Vorrei parole nuove, gentili e rispettose, che prevedano tuttə e rispecchino l’identità di ognunə. E mi piacerebbe inventarle insieme. Di questo si potrebbe parlare per ore, e mi piacerebbe davvero farlo.
Nel frattempo, per chi volesse approfondire, mi sento di consigliare due libri: Lo spazio non è neutro di Ilaria Crippi e Felicemente seduta di Rebekah Taussig, nelle loro parole mi sono sentita vista e rappresentata.
Spero vi sia piaciuta questa rubrica, ma soprattutto l’idea di rendere questo spazio più collettivo, corale, diverso. Non so quando uscirà la seconda puntata, navighiamo a vista e vediamo dove ci porta questo fiume. Tiziana mi ha fatto riflettere su tante cose, e spero abbia mosso un po’ la corrente anche nelle vostre teste.
Grazie, Tiziana, per il tempo e le energie che hai dedicato a Fate ə monellə, spero di incontrarti fisicamente, prima o poi: un concerto, un gelato, un pippone lunghissimo su uno dei tantissimi libri che hai tradotto e traduci, parole nuove che inventiamo assieme. Sarebbe bellissimo <3
Cose che ho letto, visto, sentito
Inizia proprio oggi che esce la newsletter il Festival DiParola. Tante persone in gamba per parlare di linguaggi chiari, inclusivi, accessibili. Lo seguirò in diretta!

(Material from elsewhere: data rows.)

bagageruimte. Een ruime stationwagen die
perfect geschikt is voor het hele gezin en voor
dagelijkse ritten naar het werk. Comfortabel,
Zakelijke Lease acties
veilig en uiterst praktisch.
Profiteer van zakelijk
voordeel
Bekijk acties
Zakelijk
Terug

Ho una lista infinita di libri da leggere (o che vorrei leggere): ho iniziato da “La straniera”, di Claudia Durastanti (grazie a Eleonora per il regalo!). Vi farò sapere, ma penso già che aprirà una o due ferite nel mio cuoricino isolano.
I saggi su
regalano sempre emozioni bellissime (e quanto bene sono scritti!). L’ultimo è di Guillem Clua, drammaturgo, sceneggiatore e regista spagnolo. Ha scritto un’opera teatrale di nome Smiley che è poi diventata una serie TV su Netflix (l’ho messa in lista!). Dall’ultima newsletter: “I realized that by using the narrative mechanisms of classic rom-coms, I had written an idealization of romantic love that, no matter how successful it was and how much it was making people happy, was making me feel more and more miserable. The standards of romantic comedies are unattainable. Using them as a reference for a healthy relationship is as effective as comparing your sex life to a porn movie or trying to achieve Chris Hemsworth’s physique without steroids.3”
A presto, fate ə monellə!
E di questo scriverò sicuramente, un giorno, di come internet mi abbia cambiato (salvato?) la vita.

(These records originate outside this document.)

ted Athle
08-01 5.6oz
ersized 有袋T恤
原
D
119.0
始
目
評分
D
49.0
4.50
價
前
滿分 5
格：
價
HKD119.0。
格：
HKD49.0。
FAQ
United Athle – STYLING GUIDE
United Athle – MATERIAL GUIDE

Le mie domande sono in grassetto, le risposte di Tiziana seguono.
Mi sono reso conto che, utilizzando i meccanismi narrativi delle commedie romantiche classiche, avevo scritto un'idealizzazione dell'amore romantico che, per quanto avesse successo e rendesse felici le persone, mi faceva sentire sempre più infelice. Gli standard delle commedie romantiche sono irraggiungibili. Usarli come riferimento per una relazione sana è efficace quanto paragonare la propria vita sessuale a un film porno o cercare di ottenere il fisico di Chris Hemsworth senza steroidi.
Una rubrica che ci piace tanto, grazie a te e Tiziana per aver creato questo spazio in cui far brillare le vostre parole 💚
Che bellezza, due delle mie persone preferite al mondo che si incontrano! 🥰 Grazie per averci regalato questa chiacchiera.